**Your objective:** Read the records below and copy each line that contains "list".

**Supplied data:**
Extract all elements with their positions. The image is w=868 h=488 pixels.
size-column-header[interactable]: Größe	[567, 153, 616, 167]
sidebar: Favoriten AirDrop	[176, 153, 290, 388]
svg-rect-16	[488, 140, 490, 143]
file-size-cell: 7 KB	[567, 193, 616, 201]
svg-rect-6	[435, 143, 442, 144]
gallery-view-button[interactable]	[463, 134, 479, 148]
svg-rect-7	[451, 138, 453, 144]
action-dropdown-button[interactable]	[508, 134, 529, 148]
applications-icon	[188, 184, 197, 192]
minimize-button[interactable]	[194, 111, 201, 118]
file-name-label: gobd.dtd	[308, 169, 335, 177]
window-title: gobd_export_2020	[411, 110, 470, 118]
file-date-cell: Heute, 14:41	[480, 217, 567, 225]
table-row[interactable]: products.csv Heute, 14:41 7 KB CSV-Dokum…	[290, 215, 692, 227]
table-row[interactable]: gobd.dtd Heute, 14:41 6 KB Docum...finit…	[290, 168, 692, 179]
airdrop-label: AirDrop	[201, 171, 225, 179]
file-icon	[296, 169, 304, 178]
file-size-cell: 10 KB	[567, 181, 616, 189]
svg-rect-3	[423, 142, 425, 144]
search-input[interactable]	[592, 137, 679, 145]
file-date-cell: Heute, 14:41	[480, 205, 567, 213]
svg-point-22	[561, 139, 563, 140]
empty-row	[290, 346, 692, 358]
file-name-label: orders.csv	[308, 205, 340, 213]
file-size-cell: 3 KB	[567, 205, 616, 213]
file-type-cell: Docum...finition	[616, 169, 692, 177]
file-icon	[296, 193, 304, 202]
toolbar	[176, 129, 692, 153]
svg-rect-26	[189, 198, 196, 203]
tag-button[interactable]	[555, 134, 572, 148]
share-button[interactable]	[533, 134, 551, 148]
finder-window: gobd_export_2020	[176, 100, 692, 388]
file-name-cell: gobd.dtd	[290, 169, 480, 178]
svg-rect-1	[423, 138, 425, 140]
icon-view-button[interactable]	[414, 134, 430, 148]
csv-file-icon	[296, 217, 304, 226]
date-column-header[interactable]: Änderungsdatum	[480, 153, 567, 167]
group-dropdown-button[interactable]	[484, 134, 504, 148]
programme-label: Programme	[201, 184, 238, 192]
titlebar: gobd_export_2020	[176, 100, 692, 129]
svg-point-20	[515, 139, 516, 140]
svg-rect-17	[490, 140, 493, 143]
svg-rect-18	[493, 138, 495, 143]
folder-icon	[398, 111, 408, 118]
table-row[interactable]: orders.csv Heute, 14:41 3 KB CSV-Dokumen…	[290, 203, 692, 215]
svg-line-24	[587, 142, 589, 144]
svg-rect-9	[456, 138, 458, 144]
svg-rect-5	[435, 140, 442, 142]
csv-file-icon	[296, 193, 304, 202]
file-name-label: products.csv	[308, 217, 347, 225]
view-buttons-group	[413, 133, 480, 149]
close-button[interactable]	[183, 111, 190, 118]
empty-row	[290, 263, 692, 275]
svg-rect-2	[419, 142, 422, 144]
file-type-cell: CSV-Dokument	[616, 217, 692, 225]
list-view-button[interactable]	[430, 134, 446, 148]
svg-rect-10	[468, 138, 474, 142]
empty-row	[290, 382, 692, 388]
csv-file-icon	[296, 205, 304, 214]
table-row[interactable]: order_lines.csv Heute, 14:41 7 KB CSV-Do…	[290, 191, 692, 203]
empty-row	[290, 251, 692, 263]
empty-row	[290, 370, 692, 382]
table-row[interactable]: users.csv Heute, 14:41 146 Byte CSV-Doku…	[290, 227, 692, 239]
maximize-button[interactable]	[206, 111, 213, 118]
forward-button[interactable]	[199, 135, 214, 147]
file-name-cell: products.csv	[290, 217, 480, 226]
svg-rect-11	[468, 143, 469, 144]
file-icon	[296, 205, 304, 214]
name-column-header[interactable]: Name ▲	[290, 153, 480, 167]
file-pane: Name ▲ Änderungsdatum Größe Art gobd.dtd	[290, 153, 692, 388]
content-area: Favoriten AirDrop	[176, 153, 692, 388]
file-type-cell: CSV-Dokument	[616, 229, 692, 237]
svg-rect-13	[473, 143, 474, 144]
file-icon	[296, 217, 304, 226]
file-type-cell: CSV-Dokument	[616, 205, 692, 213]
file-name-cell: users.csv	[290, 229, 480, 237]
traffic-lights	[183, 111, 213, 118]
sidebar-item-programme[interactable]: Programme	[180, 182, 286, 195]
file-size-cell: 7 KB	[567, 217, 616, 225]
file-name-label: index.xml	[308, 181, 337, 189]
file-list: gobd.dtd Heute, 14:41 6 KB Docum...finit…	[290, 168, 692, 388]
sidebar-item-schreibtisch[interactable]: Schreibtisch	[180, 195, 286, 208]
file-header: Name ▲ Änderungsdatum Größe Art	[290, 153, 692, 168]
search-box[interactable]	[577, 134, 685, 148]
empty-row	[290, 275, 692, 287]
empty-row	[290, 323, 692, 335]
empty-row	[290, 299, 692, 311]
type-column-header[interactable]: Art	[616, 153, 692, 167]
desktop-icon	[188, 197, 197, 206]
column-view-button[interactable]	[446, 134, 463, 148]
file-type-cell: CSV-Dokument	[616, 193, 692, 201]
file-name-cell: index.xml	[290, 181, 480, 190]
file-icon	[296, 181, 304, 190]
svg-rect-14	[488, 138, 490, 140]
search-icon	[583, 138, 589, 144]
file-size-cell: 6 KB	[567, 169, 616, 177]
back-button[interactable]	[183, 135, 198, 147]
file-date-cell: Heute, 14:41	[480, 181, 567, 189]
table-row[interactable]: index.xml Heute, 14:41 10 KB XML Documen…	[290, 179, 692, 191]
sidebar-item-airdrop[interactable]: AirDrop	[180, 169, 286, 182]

**Result of this task:**
list-view-button[interactable]	[430, 134, 446, 148]
file-list: gobd.dtd Heute, 14:41 6 KB Docum...finit…	[290, 168, 692, 388]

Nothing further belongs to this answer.